# Class 15: Pandas Basics
## Objective: Learn how to use Pandas to load, inspect, and manipulate structured datasets

Pandas is the industry-standard tool for data manipulation in Python. It was designed specifically to handle "labeled" data. This is very helpful for many applications in astronomy that require more than simple NumPy arrays.

This notebook is based on https://tingyuansen.github.io/coding_essential_for_astronomers/lectures/lecture11-pandas-basics.html

In [None]:
import pandas as pd
print(f"Pandas version: {pd.__version__}")

import numpy as np
import matplotlib.pyplot as plt

# Set display options for better visibility
pd.set_option('display.max_rows', 100)      # Show up to 100 rows before truncating
pd.set_option('display.max_columns', 20)    # Show up to 20 columns before truncating
pd.set_option('display.width', 120)         # Wider display for more columns
pd.set_option('display.precision', 3)       # Show 3 decimal places
pd.set_option('display.float_format', '{:.3f}'.format)  # Consistent float formatting

## Section 1: Introduction to Pandas and Data Structures

Pandas is built on top of NumPy and introduces two primary data structures: the **Series** (1D) and the **DataFrame** (2D). Unlike NumPy arrays, these structures use labeled axes (indices), which allow you to access data using meaningful names (like "RA" or "Object Name") rather than just numerical positions.

In [None]:
# A Series is like a single column of data with labels (index=[] provides the lables)
magnitudes = pd.Series([3.4, 6.1, 8.0], index=['M31', 'M42', 'M51'], name='Magnitude')

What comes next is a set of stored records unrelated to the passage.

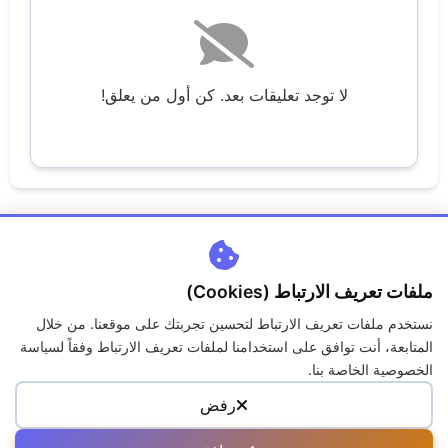
لا توجد تعليقات بعد. كن أول من يعلق!
ملفات تعريف الارتباط (Cookies)
نستخدم ملفات تعريف الارتباط لتحسين تجربتك على موقعنا. من خلال
اتصل بنا
من نحن
سياسة الخصوصية
الكوكيز
المتابعة، أنت توافق على استخدامنا لملفات تعريف الارتباط وفقاً لسياسة
حقوق الملكية
الاسئلة الشائعة
الخصوصية الخاصة بنا.
رفض
جميع الحقوق محفوظة لمنصة جــواب © 2026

# A DataFrame is a 2D table (collection of Series)
data = {
    'Type': ['Spiral', 'Nebula', 'Spiral'],
    'Constellation': ['Andromeda', 'Orion', 'Canes Venatici']
}
df_messier = pd.DataFrame(data, index=['M31', 'M42', 'M51'])

print("Series with Messier number as index:")
print(magnitudes)
print("\nDataFrame Example with Messier number as index:")
print(df_messier)

**Test your understanding:** Create a Pandas Series named `object_types` that contains the types of three Messier objects of your choice. Use the Messier numbers (e.g., 'M1', 'M8', 'M45') as the index labels. These correspond to the Crab Nebula, Lagoon Nebula, and the Pleiades star cluster.

In [None]:
# Starter code
# object_types = pd.Series([]) 

## Section 2: Data Input and Inspection
In astronomy, data are often stored in CSV (Comma Separated Values) files. Pandas makes it easy to load these using `pd.read_csv()`. Once loaded, you should always inspect your data using methods like `.head()` (viewing the top rows), `.info()` (checking data types and missing values), and `.describe()` (calculating summary statistics).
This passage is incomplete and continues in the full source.